Saturday, December 31, 2005

Mao Zedong's quote in "One Billion Customers"

James McGregor, a journalist-turned-businessman, parlayed his limited experience in China into a book on doing business in China, One Billion Customers, a best seller in 2005 as reported in the Wall Street Journal. Being more a journalist than an executive, he cannot, somehow, leave sensationalism at home, but indulges in exaggeration and misrepresentation. In one passage, McGregor quotes a saying, said to be from the Qing Dynasty, that was favored by Mao Zedong. McGregor, not known to have a command in Chinese, "translates" it as "Make the past serve the present, make foreign things serve China."

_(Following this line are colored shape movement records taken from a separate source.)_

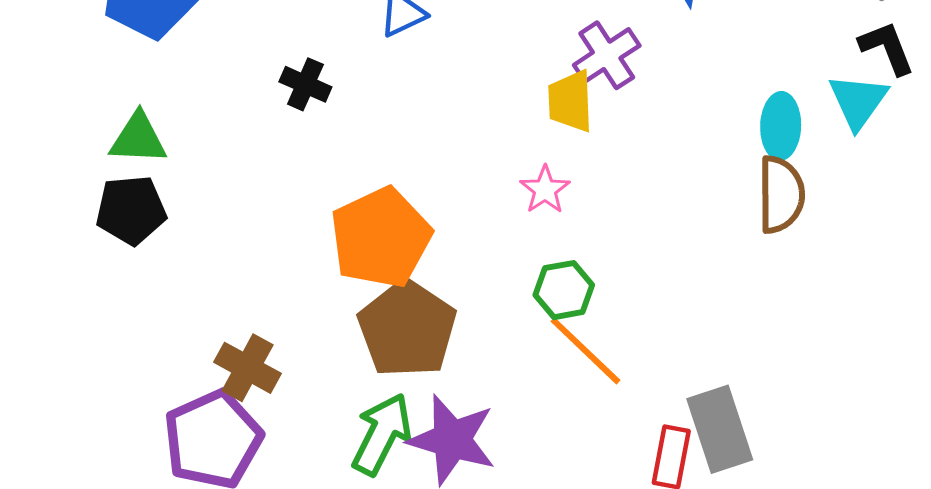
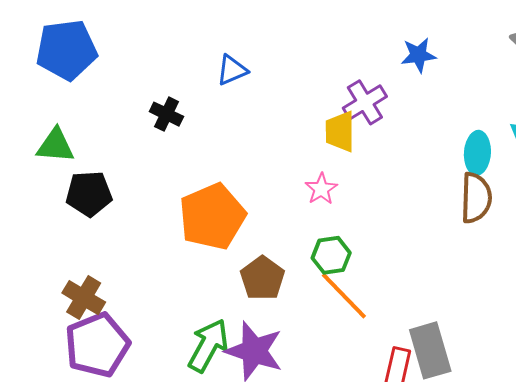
black pentagon: (131, 210) -> (89, 194), moved
brown pentagon: (407, 329) -> (262, 278), moved, size x0.7
brown cross: (248, 368) -> (84, 298), moved

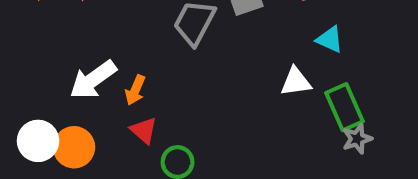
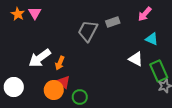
white triangle: (296, 82) -> (136, 59), turned 35
orange circle: (74, 147) -> (54, 90), moved

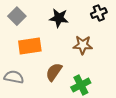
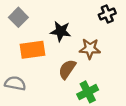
black star: (59, 18) -> (61, 31), moved
brown semicircle: (54, 72) -> (67, 69), moved

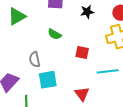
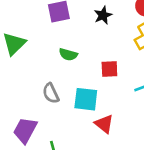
cyan square: (48, 80) -> (86, 99), moved, turned 30
red triangle: (82, 94) -> (104, 124), moved

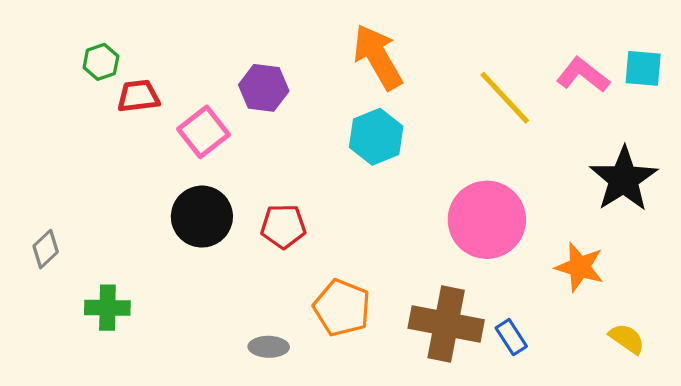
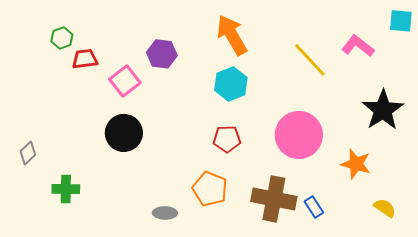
cyan square: (643, 68) -> (401, 21), moved
red pentagon: (283, 226) -> (227, 139), moved

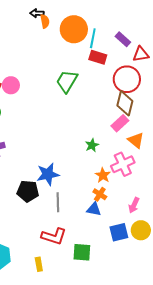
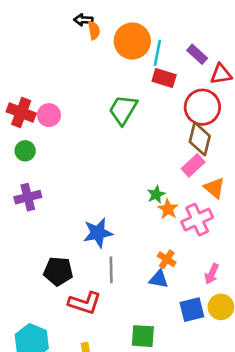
orange star: (103, 175) -> (168, 209), moved
black pentagon: (28, 191) -> (58, 271), moved
red L-shape: (54, 236) -> (85, 303), moved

To my knowledge, this saying, well known in China, came into being during the May 4th movement, byHu Shih (who later served as China's ambassador to USA) and his friends. I probably would translate it as "Apply the past to benefit the present; apply western [methodology] to benefit China." The past in this quotation refers to history; what is wrong with learning from history, particularly from one that is as long and as rich as China's? The western in this quotation refers to western methodology in science, which China lacked -- not things, which China, then and now, had plenty. Perhaps McGregor had in mind things like opium and gunboats, which did serve China, albeit in a negative way, to humiliate China, not to benefit her.